The hyper reformed view of the world is problematic. Creation only exists to allow this god to strut his stuff so to speak. It is intended only as a venue for god to make himself look good. What is the problem here? First, it does not stand up to scrutiny from Scripture. If Jesus Christ is the expression of God's character and Jesus Christ gives himself up on behalf of the world while claiming that "the Son of Man did not come to be served but to serve" (Mark 10:45), it seems like God cares for the world deeply. If God is only concerned with God's own kudos, why incur such loss?

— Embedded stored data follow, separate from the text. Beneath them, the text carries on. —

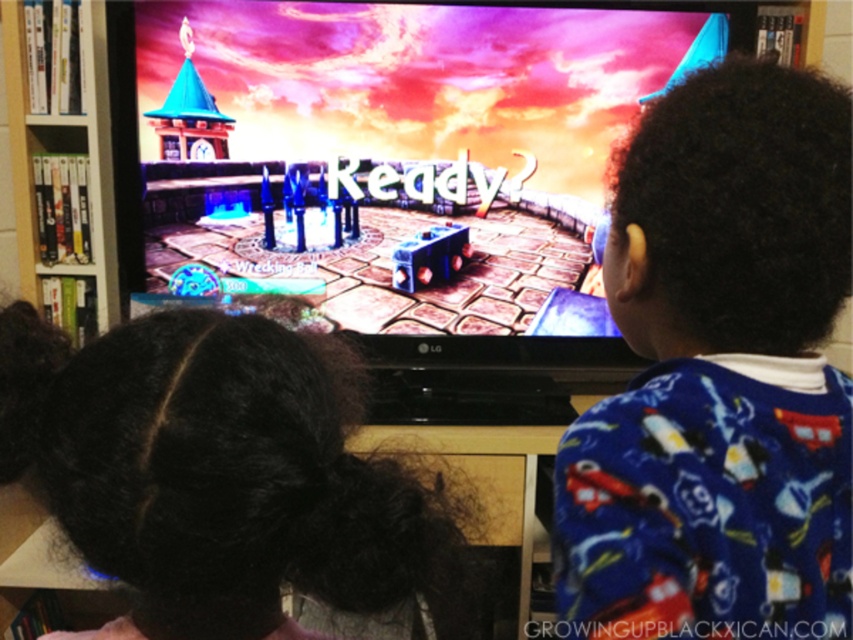 Question: Which point is closer to the camera?

Choices:
 (A) (108, 576)
 (B) (113, 218)

Answer: (A)

Question: Does blue fleece pajamas at right have a greater width compared to white glossy bookshelf at left?

Choices:
 (A) yes
 (B) no

Answer: (B)

Question: Among these objects, which one is nearest to the camera?

Choices:
 (A) blue fleece pajamas at right
 (B) white glossy bookshelf at left

Answer: (A)

Question: Does black curly hair at lower left appear over white glossy bookshelf at left?

Choices:
 (A) yes
 (B) no

Answer: (B)

Question: Which object is closer to the camera taking this photo?

Choices:
 (A) white glossy bookshelf at left
 (B) black curly hair at lower left
 (C) blue fleece pajamas at right

Answer: (B)

Question: Is black curly hair at lower left closer to the viewer compared to white glossy bookshelf at left?

Choices:
 (A) no
 (B) yes

Answer: (B)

Moreover, why would God affirm the independent goodness of creation in Genesis 1? Sure creation is sustained by God's will, but God's will neither makes it nor keeps it "good." What makes it good is whether it remains as God made it, and that decision is independent of God entirely. Here is the pill that Piper and company do not wish to swallow: things happen that God does not will. God thus wills to set things right again not by domination and oppression (the things that motivate Adam and Eve) but by reconciliation and service.

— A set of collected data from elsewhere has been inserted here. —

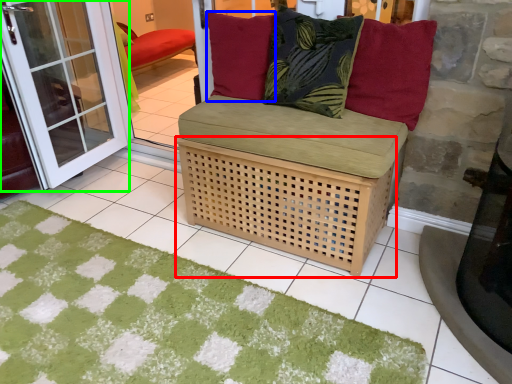 Question: Considering the real-world distances, which object is closest to basket (highlighted by a red box)? pillow (highlighted by a blue box) or screen door (highlighted by a green box).

Choices:
 (A) pillow
 (B) screen door

Answer: (A) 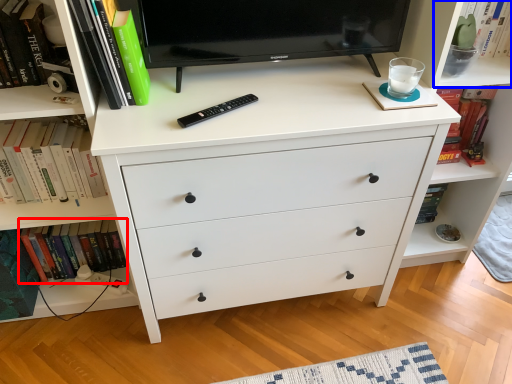 Question: Which object appears farthest to the camera in this image, book (highlighted by a red box) or shelf (highlighted by a blue box)?

Choices:
 (A) book
 (B) shelf

Answer: (A)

Secondly, Piper must implicitly lessen the humanity of Christ. If the world is not a true other (aka independent from God), the world does not exist as fully as the ancients believed that it did. Thus Christ's humanity, as a part of the world, is not as robust as the ancients thought. This may seem petty, but consider what that does for our thoughts on church, people, and the world. The Church cannot serve as the space where God meets and redeems the world any longer, for it must function as the place where humans appease a god who demands worship. No longer are Christians co-workers with Christ or Christ's body on earth, for this god cannot "work" with anyone. People are fodder for this sick and twisted deity, for their existence is devoted to god's fame and can be exploited as god wishes (the paramount example being Jesus Christ who is obliterated and resurrected on those grounds). The world no longer maters for it too is fodder. All creation is value neutral, for the only priority for this god is god. This god does not love. This god consumes all things. This god's love is so disordered that it consumes him; Augustine would call this god Satan.

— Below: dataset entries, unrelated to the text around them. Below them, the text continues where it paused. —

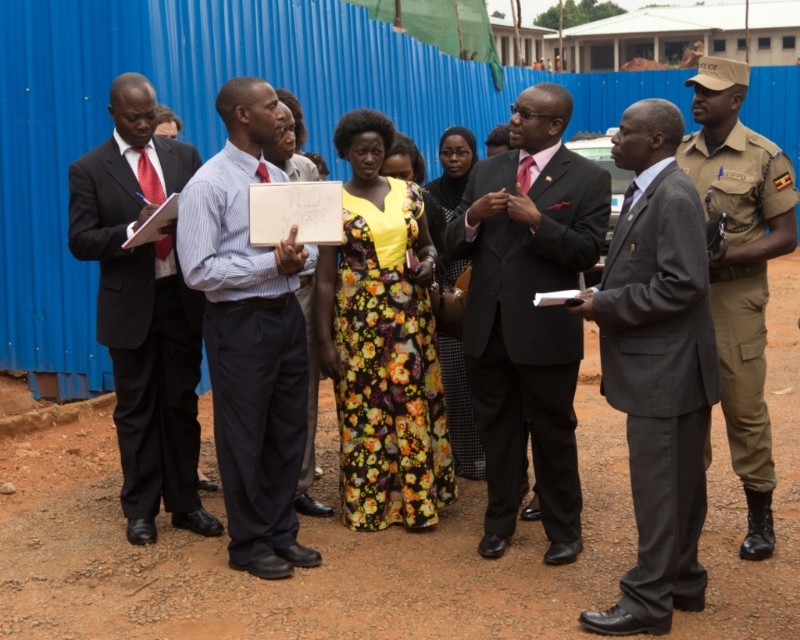 Which is in front, point (700, 211) or point (344, 205)?

Point (700, 211)

Who is positioned more to the left, dark gray suit at center or floral print dress at center?

From the viewer's perspective, floral print dress at center appears more on the left side.

Is point (629, 394) positioned in front of point (368, 237)?

Yes.

Identify the location of dark gray suit at center. (656, 368).

How much distance is there between blue striped shirt at center and khaki uniform at right?

7.53 feet

Between point (270, 257) and point (790, 173), which one is positioned in front?

Positioned in front is point (270, 257).

In order to click on blue striped shirt at center in this screenshot , I will do `click(250, 333)`.

Is floral print dress at center thinner than light blue shirt at center?

No, floral print dress at center is not thinner than light blue shirt at center.

In the scene shown: Is floral print dress at center to the left of light blue shirt at center from the viewer's perspective?

No, floral print dress at center is not to the left of light blue shirt at center.

Locate an element on the screen. floral print dress at center is located at coordinates (382, 340).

For Piper, evil is part of what makes us human. He can try to trace this thought back to Augustine if he so likes, but sooner or later he must realize that he gets it from people like John Locke and Reinhold Niebuhr. It is an American doctrine indeed (more on that later)! Augustine always thought that some of the created goodness remains within even the most dreadful person, waiting for the Spirit to awaken it and to begin the re-creation of that person. But redemption isn't the point for Piper, and herein lies his greatest transgression. Scripture is the story of God's act in the world, an act that is always creative, inventive, and redemptive. That act reconstitutes the flawed and faulty parts of the world until there is a new heaven and a new earth. God is the protagonist, but this magnanimity is not directed for God's betterment. God is God and has no need of anything from creation. God's act, therefore, is solely for the benefit of creation. This is what we call grace.

Piper's teaching is dangerous, yet I believe that he is my brother. I do not intend this as a diatribe but rather as a call to repentance both for those who berate him to the point that there can be no further dialogue and to Piper and his followers who have strayed from the Christian faith. The Church is the space where God redeems the world; let God begin with us.